Как могло случиться, что возвращение домой стало таким извращенным и неправильным?
Голова кружилась от слабости, иммунная система истощалась слишком быстро благодаря кровопийцам, высасывающим жизнь.
Эстель встала, успокаивающе положив руку на голову Коко.
— Вы ошибаетесь. Там были люди, которые подтвердили его невиновность. Мы! Я знаю, почему вы нацелились на Гэллоуэя, и вы не можете быть дальше от истины. Я никогда не видела человека, который был бы настолько сломлен чужой смертью. Он любил этого мальчика. Мы все любили. Мы бы никогда не причинили ему вреда. Мы бы умерли вместо него, если бы могли.
Я тяжело дышал, когда Эстель протянула мне руку.
Я безумно хотел схватить её, но не мог.

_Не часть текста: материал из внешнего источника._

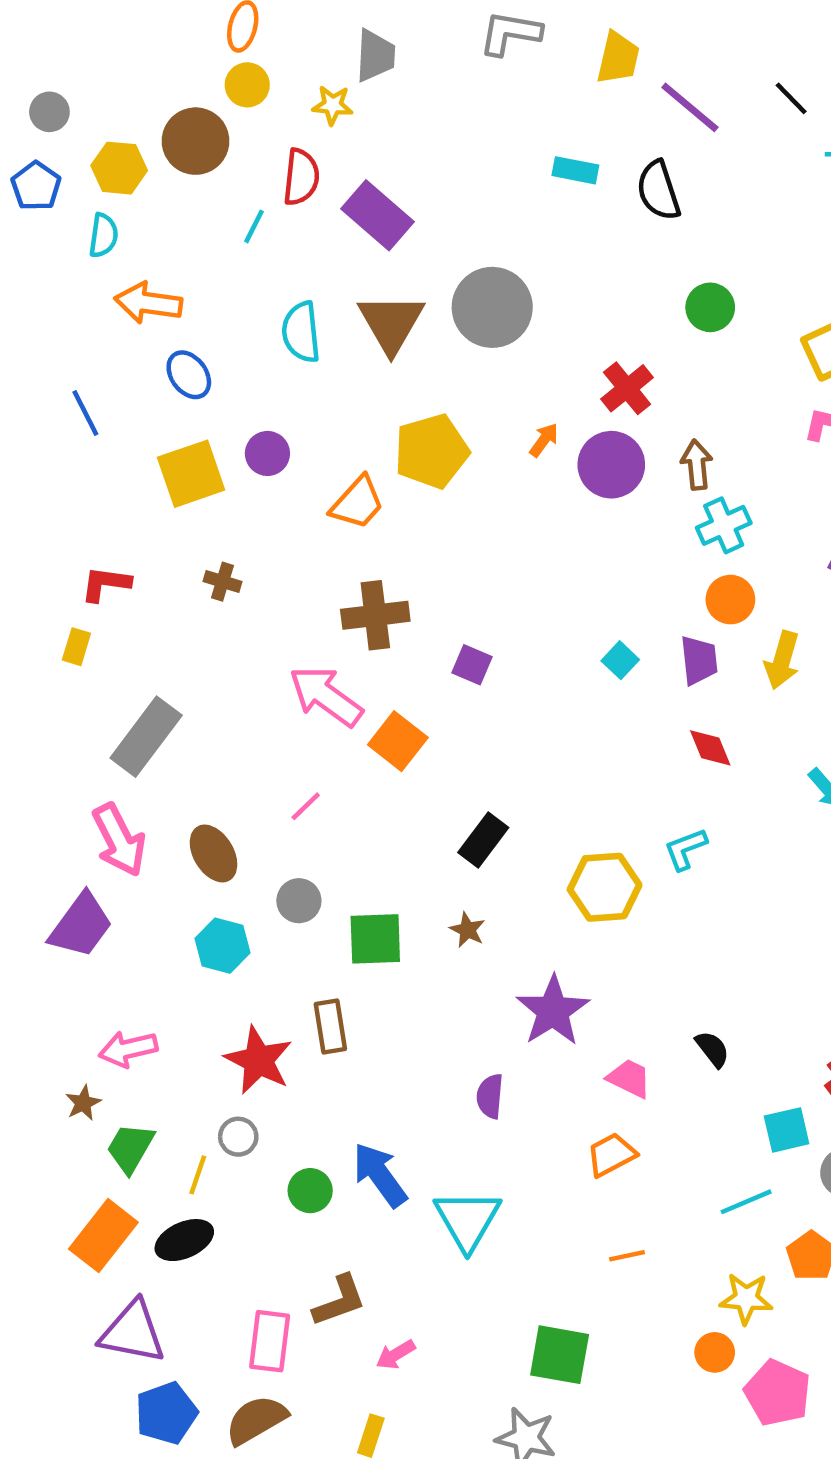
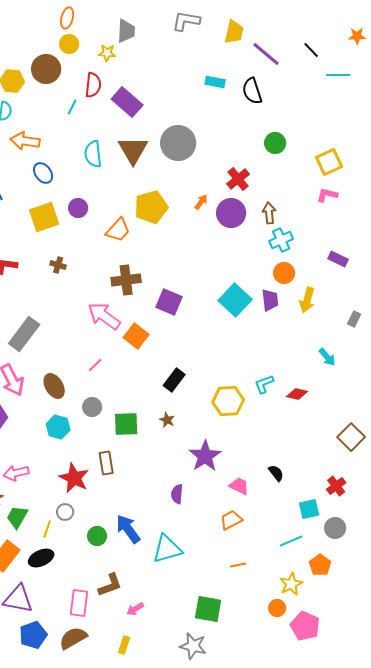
cyan square: (620, 660) -> (235, 300), size x2.0
purple square: (472, 665) -> (169, 302), size x1.5
red diamond: (710, 748) -> (297, 394), moved, turned -55
cyan triangle: (467, 1220) -> (167, 549), turned 44
yellow star: (746, 1298) -> (291, 584), turned -30

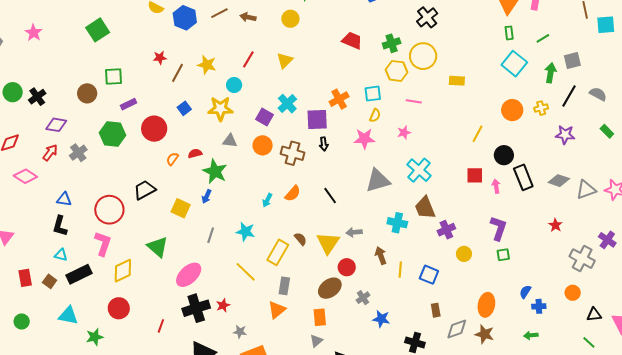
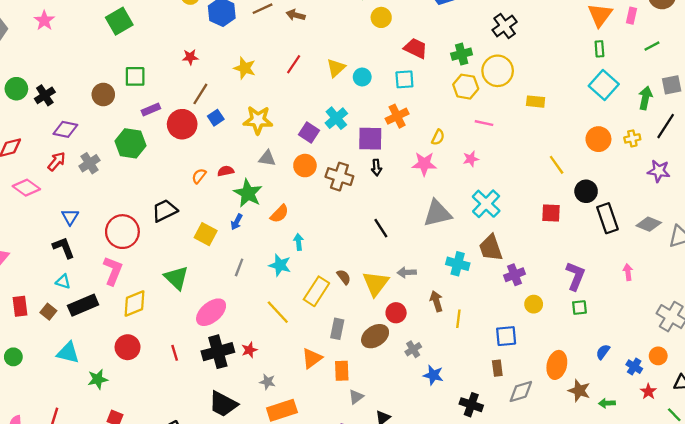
yellow circle: (290, 19) -> (381, 17), moved
green line: (543, 38) -> (652, 46), moved
brown line: (177, 73) -> (200, 94), moved
cyan circle: (234, 85) -> (362, 77), moved
cyan square: (373, 94) -> (404, 79), moved
red circle: (154, 129) -> (182, 124), moved
yellow line: (477, 134) -> (557, 165), turned -66
pink arrow: (496, 186) -> (628, 272), moved
orange semicircle: (293, 193) -> (279, 214), moved
blue triangle: (64, 199) -> (70, 217), turned 49
cyan arrow: (267, 200) -> (299, 242), moved, turned 144
red star: (555, 225) -> (648, 392), moved
black L-shape: (60, 226) -> (64, 248), turned 140
blue square: (429, 275) -> (506, 336), moved, turned -30
gray rectangle: (284, 286) -> (337, 329), moved
blue cross: (539, 306) -> (634, 367), moved, turned 32
orange rectangle: (320, 317) -> (342, 371), moved
red line: (161, 326) -> (175, 353), moved, turned -40
brown star: (484, 334) -> (579, 391), moved

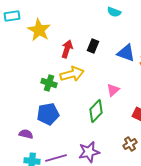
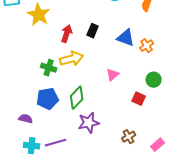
green diamond: (96, 111) -> (77, 98), moved
brown cross: (130, 144) -> (129, 137), moved
purple star: (89, 152) -> (89, 123), moved

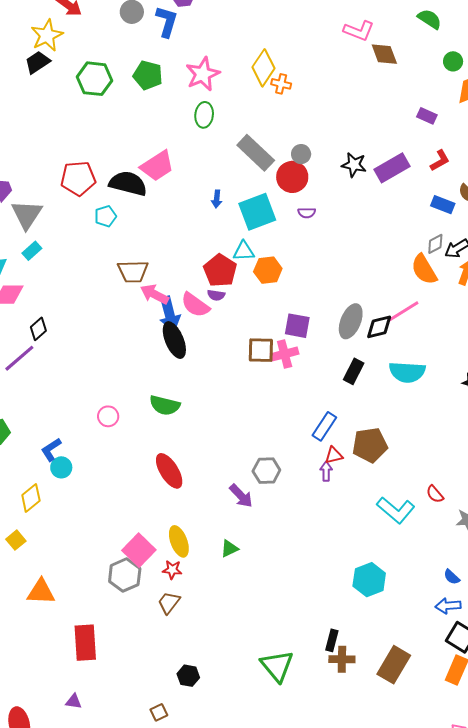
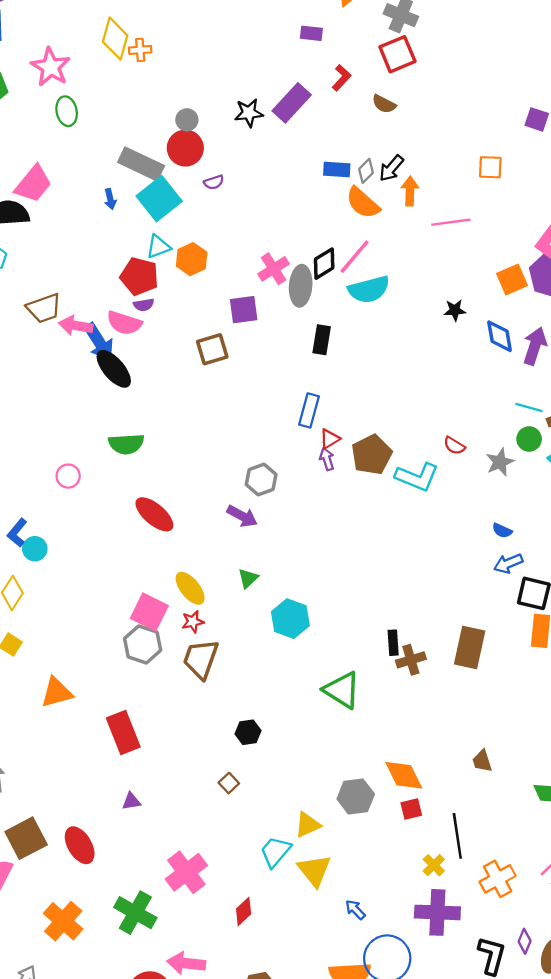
gray rectangle: (256, 153) -> (141, 164), moved
blue rectangle: (443, 205) -> (337, 169), moved
black diamond: (379, 327) -> (324, 264), moved
pink cross: (285, 354) -> (274, 269), moved
cyan semicircle: (407, 372) -> (369, 289), moved
brown pentagon: (370, 445) -> (372, 455), moved
cyan hexagon: (369, 580) -> (290, 619), moved
brown trapezoid: (169, 603) -> (201, 659), size x1.5

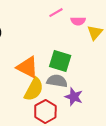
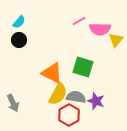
pink semicircle: (78, 21) -> (100, 29), size x1.5
gray semicircle: (57, 81) -> (76, 97), moved

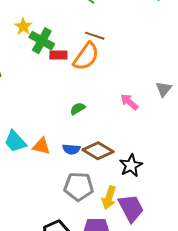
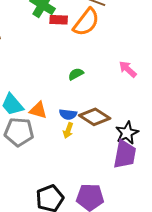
gray pentagon: (79, 186) -> (19, 132), moved
yellow arrow: (109, 198) -> (68, 130), moved, size x0.7
purple trapezoid: (131, 208) -> (125, 154), moved, turned 36

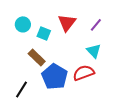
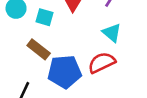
blue pentagon: (55, 77) -> (64, 72), turned -30

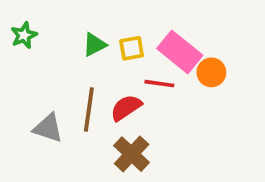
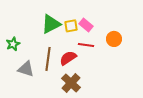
green star: (24, 35) -> (13, 44), moved
green triangle: (94, 45) -> (51, 24), size x1.5
pink rectangle: (180, 52) -> (86, 25), moved, size x0.6

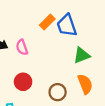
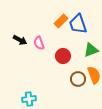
red circle: (23, 82) -> (63, 56), moved
brown circle: (58, 92) -> (78, 79), moved

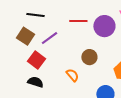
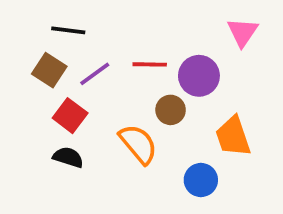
red line: (78, 21) -> (150, 64), moved
purple circle: (104, 26) -> (199, 76), moved
orange semicircle: (72, 75) -> (138, 144), size x1.6

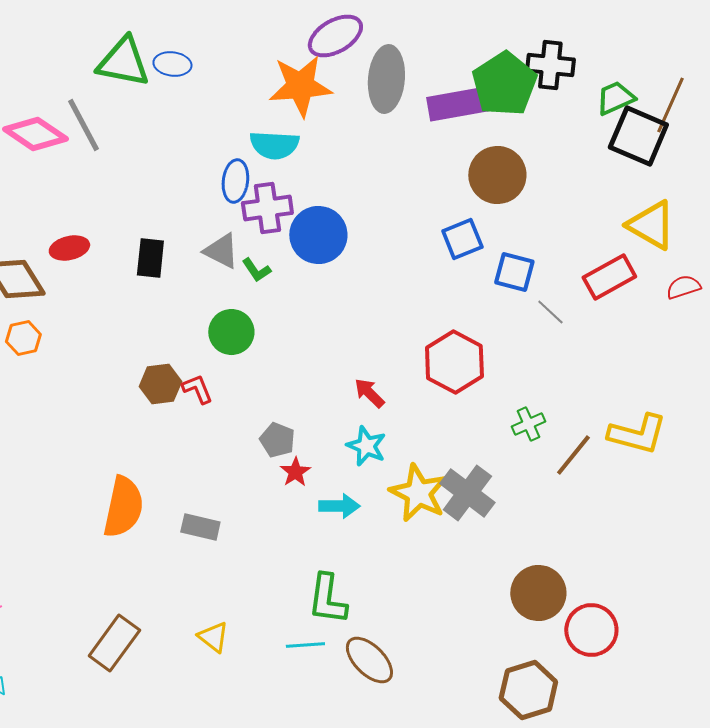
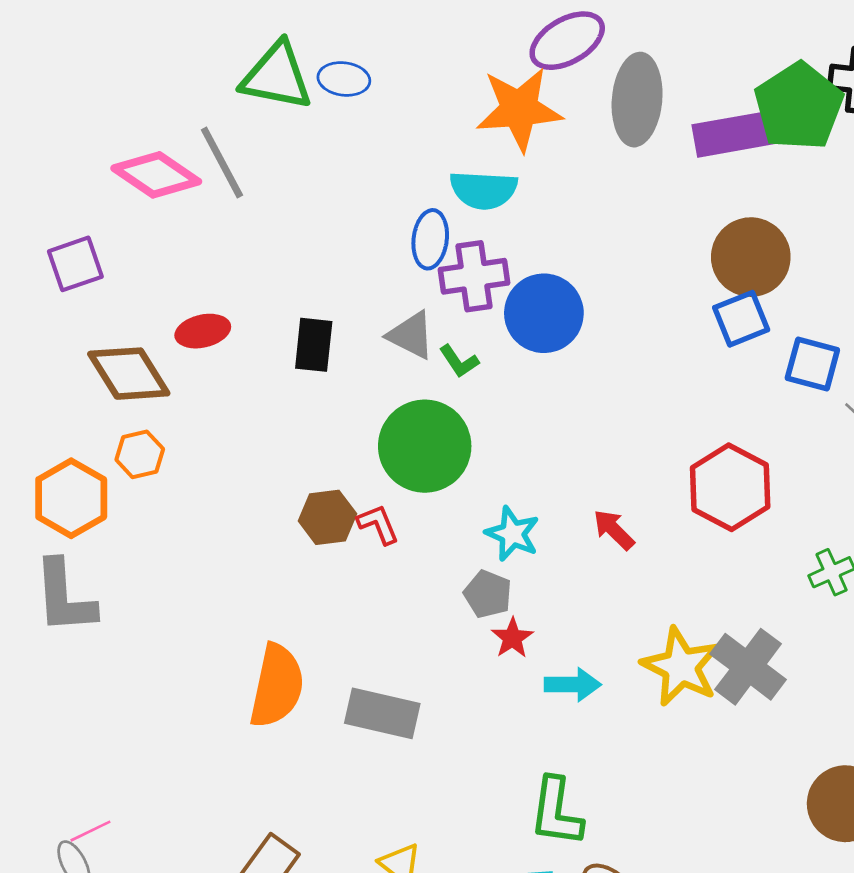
brown circle: (497, 175) -> (751, 257), moved
green circle: (231, 332) -> (425, 446), size x1.5
cyan star: (366, 446) -> (512, 534), moved
gray rectangle: (200, 527) -> (382, 713), size x1.4

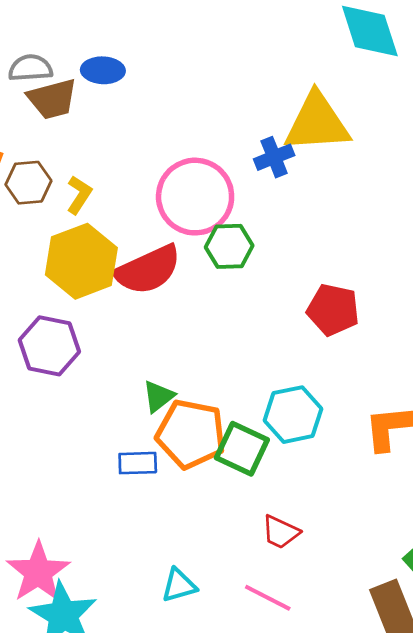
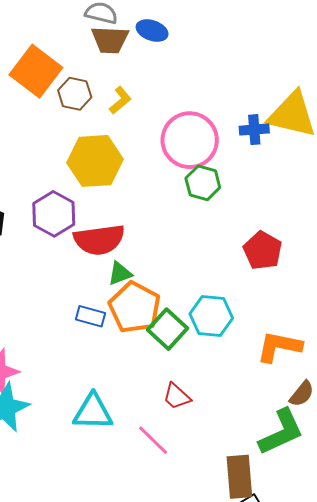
yellow L-shape: (79, 195) -> (120, 100), moved
red semicircle: (148, 270) -> (99, 240), moved
cyan triangle: (179, 585) -> (93, 412), size x1.5

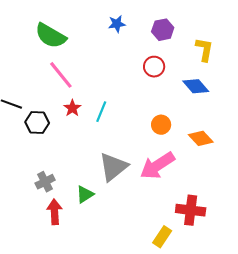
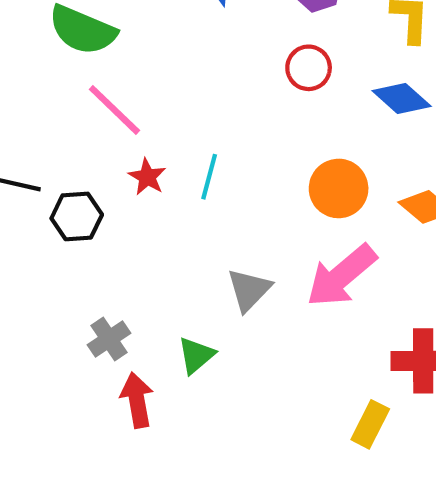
orange circle: (161, 125) -> (339, 188), size x1.4
gray triangle: (113, 167) -> (249, 290), size x0.7

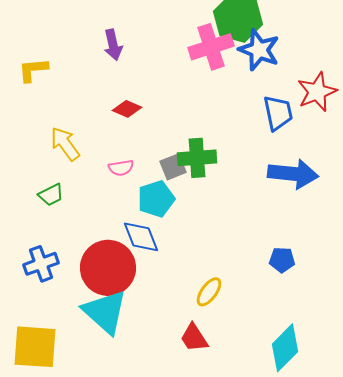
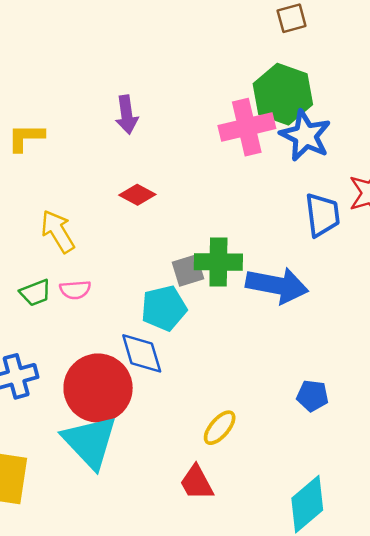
pink semicircle: (121, 168) -> (75, 290), moved
blue arrow: (293, 174) -> (277, 285), moved

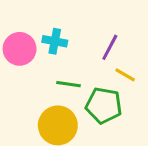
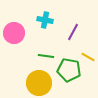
cyan cross: (55, 41) -> (45, 20), moved
yellow line: (125, 75) -> (88, 57), moved

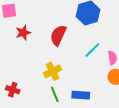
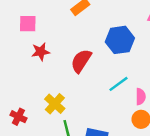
yellow cross: (53, 71) -> (55, 104), moved, turned -30

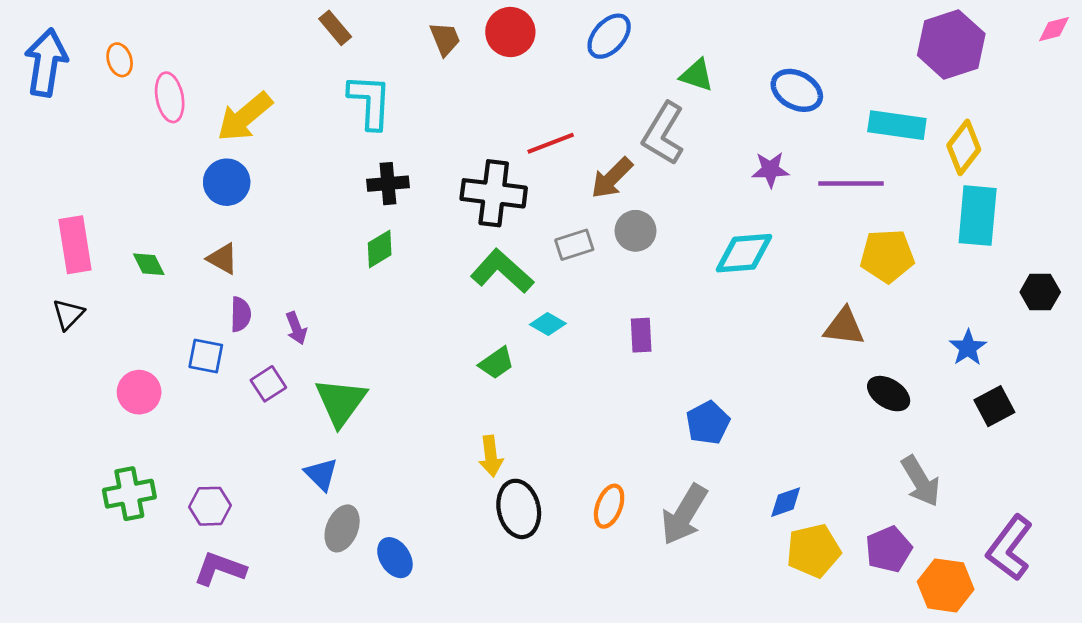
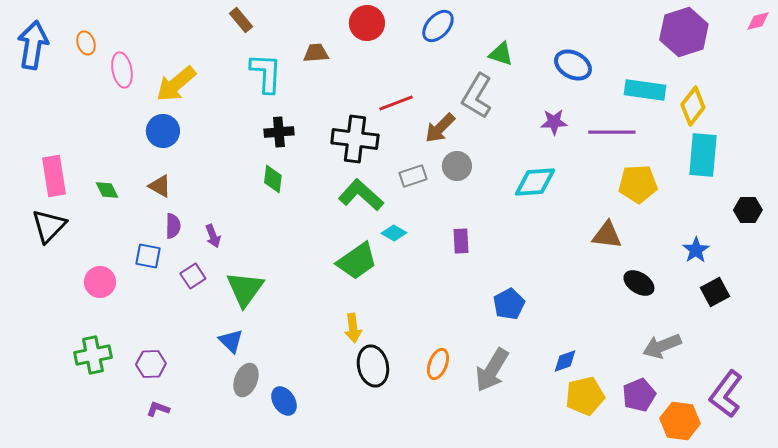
brown trapezoid: (445, 39) -> (316, 53), moved, turned -72
green diamond: (380, 249) -> (273, 179), turned -52
black triangle: (68, 314) -> (49, 226), size x1.5
green trapezoid: (496, 363) -> (357, 261), size x1.6
gray arrow: (921, 481) -> (662, 346), turned 99
purple L-shape: (220, 569) -> (158, 409), size x0.6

Я бы не стал использовать ее в качестве своего убежища, только не после того, что совершил.
Я вызвал эти подозрения.
Мое прошлое настигло меня.
Она не должна была расплачиваться за это.
Все стояли в яростном противостоянии, пока Пиппа не высвободилась из объятий своей бабушки и не отошла, выглядя моложе, печальнее, старше, чем я когда-либо видел.
— Это правда. Коннор стоял на одной из этих рыб пару лет назад, Стел и Гэл спасли его. Они заботились о нас. Мы бы не выжили без них.
Она склонила голову.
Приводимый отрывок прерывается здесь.